Scritto il 09/01/2026
da Redazione

Le tre unità sono progettate per coniugare elevate prestazioni operative e ridotto impatto ambientale

Intesa Sanpaolo rafforza il proprio impegno a sostegno della transizione ecologica del trasporto marittimo con un finanziamento green da 162,3 milioni di euro a favore di Grimaldi Euromed, società del Gruppo Grimaldi. L’operazione, curata dalla Divisione IMI Corporate & Investment Banking guidata da Mauro Micillo, è destinata all’acquisto di tre navi Pure Car & Truck Carrier (PCTC) di nuova generazione: Grande Egitto, Grande Pacifico e Grande Oceania, la cui consegna è prevista nel corso del 2026.

Le tre unità, progettate per coniugare elevate prestazioni operative e ridotto impatto ambientale, rappresentano un tassello chiave nella strategia di crescita sostenibile del Gruppo Grimaldi. Con una capacità di carico pari a 9.800 CEU ciascuna, le navi si distinguono per l’adozione di soluzioni tecnologiche all’avanguardia: predisposizione all’utilizzo dell’ammoniaca come combustibile a zero emissioni di carbonio (notazione Ammonia Ready), sistemi avanzati di riduzione dei consumi energetici, mega batterie agli ioni di litio, pannelli solari, cold ironing e innovativi dispositivi per migliorare l’efficienza propulsiva.

«Grimaldi Euromed è un’eccellenza nella modernizzazione sostenibile del trasporto marittimo – ha dichiarato Francesca Diviccaro, Responsabile Retail & Luxury della Divisione IMI CIB di Intesa Sanpaolo – e il nostro supporto conferma l’impegno del Gruppo Intesa Sanpaolo nell’accompagnare le imprese nei percorsi di innovazione e transizione energetica».

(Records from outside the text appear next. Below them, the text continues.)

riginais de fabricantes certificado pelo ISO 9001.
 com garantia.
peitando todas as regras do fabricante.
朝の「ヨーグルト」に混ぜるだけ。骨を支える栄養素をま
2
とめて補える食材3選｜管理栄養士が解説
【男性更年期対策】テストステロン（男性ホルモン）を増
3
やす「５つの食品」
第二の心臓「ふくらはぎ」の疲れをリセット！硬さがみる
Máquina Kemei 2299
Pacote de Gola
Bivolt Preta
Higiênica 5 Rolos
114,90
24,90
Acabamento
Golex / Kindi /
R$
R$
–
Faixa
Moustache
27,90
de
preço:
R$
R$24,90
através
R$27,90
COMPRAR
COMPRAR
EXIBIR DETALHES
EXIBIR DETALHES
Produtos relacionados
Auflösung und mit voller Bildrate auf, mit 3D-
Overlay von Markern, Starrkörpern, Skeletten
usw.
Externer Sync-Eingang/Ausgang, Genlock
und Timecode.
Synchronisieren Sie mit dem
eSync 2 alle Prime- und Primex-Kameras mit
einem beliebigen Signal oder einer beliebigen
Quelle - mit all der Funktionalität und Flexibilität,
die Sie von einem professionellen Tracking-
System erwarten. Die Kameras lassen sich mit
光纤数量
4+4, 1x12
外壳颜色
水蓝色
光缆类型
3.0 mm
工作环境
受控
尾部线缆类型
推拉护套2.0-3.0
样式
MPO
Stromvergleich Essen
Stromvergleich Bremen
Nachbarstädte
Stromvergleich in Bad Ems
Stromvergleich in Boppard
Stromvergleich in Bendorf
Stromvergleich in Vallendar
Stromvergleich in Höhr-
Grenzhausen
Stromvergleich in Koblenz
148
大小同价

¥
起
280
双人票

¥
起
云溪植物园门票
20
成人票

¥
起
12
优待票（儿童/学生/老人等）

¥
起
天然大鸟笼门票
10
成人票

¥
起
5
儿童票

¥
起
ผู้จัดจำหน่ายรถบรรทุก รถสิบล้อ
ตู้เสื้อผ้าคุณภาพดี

Soddisfazione anche da parte del Gruppo Grimaldi. L’Amministratore Delegato Diego Pacella ha sottolineato come il finanziamento «rafforzi una strategia di crescita in cui l’ammodernamento della flotta è centrale» e consolidi «la storica partnership con Intesa Sanpaolo, tra i principali partner bancari del Gruppo».

L’operazione si inserisce nel più ampio quadro dell’impegno ESG di Intesa Sanpaolo, che tra il 2021 e i primi nove mesi del 2025 ha erogato circa 84,7 miliardi di euro a supporto della green economy e della transizione ecologica. Allo stesso tempo, conferma la visione di lungo periodo del Gruppo Grimaldi, che punta a un modello di business sempre più sostenibile, con l’obiettivo di arrivare a trasporti marittimi a zero emissioni grazie a investimenti continui in nuove navi, flotte esistenti e infrastrutture portuali.